Two recent federal appeals court cases involving the US Securities and Exchange Commission have rocked the world of administrative law. They also have shown that it’s time to restore the separation of prosecutorial and adjudicative powers, say New Civil Liberties Alliance’s Peggy Little and Kara Rollins.

“Agencies that combine enforcement and adjudication—as many do—are unconstitutional. But convenient for the government,” law blogger Glenn Harlan Reynolds posted earlier this year. For those who follow SEC enforcement, particularly adjudication by in-house administrative law judges, two recent cases from the US Court of Appeals for the Fifth Circuit may change all that.
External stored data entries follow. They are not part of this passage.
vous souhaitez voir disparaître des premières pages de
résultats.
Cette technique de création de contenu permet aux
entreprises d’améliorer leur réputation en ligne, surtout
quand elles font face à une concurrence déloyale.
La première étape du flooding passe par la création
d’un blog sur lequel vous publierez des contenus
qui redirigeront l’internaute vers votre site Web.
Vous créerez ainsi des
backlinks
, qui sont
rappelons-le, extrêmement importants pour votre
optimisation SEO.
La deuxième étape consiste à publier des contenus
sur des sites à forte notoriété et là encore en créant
Michelle Cochran, a Texas CPA who quit her small accounting firm in 2013, was blindsided in 2016 by SEC charges of violating federal accounting standards for what are commonly called paperwork violations. She opposed the claims, pointing out that none of her audits ever had to be restated, and no clients or shareholders ever complained or alleged any harm. Because the relevant audits occurred at least three years prior to the hearing, she had no control over them and no way to verify whether they were complete.

Despite acknowledging her difficult working conditions, the SEC ALJ ruled against her, imposing a $22,500 fine and a five-year industry bar. That initial decision was vacated in 2018 following the US Supreme Court’s decision in another SEC case holding that her ALJ had not been constitutionally appointed. Rather than endure a second rehearing before a new SEC ALJ who still enjoyed unconstitutional multiple tenure protections, Cochran sued in federal district court. That court denied jurisdiction, prompting Cochran to appeal and eventually an en banc rehearing before the Fifth Circuit.

Cochran v. SEC, decided in December 2021, broke ranks with nearly a decade of circuit court decisions across six circuits. Those previous decisions had illogically—and counter to clear Supreme Court precedent—required enforcement targets, seeking to raise these constitutional challenges, to first undergo unconstitutional administrative proceedings before reaching a federal court competent to rule on the constitutional questions. The full circuit court held 9-7 that these constitutional challenges could and should be brought in federal courts before enforcement targets had to endure administrative proceedings. Because the decision created a circuit split, the Supreme Court will hear Cochran next fall.

The second case, Jarkesy v. SEC, involved administrative claims that George Jarkesy, a radio host who managed two hedge funds, had committed securities fraud by allegedly misrepresenting the funds’ investment parameters, safeguards, valuations, fees, and management. Jarkesy came to the Fifth Circuit after going through the full administrative mill, a process that took seven years. After Jarkesy had endured his administrative proceeding, a Fifth Circuit panel held in May 2022 that those proceedings must be vacated because they denied him his constitutional right to a jury trial, and unconstitutionally delegated legislative power to the SEC to decide who gets to be tried in a real court and who must endure the ALJ system. Finally, Jarkesy held that SEC ALJs are unconstitutionally protected from removal in violation of the Take Care Cause of Article II of the Constitution, the same question on which Cochran seeks a judicial decision.

The two cases have rocked the world of administrative law. But Michelle Cochran and George Jarkesy have another thing in common that has received remarkably little to no media attention.

I’ve always thought that this sort of thing is unconstitutional. I’m glad the NCLA — reminder, I’m on their board of advisors — is finally getting something done about it.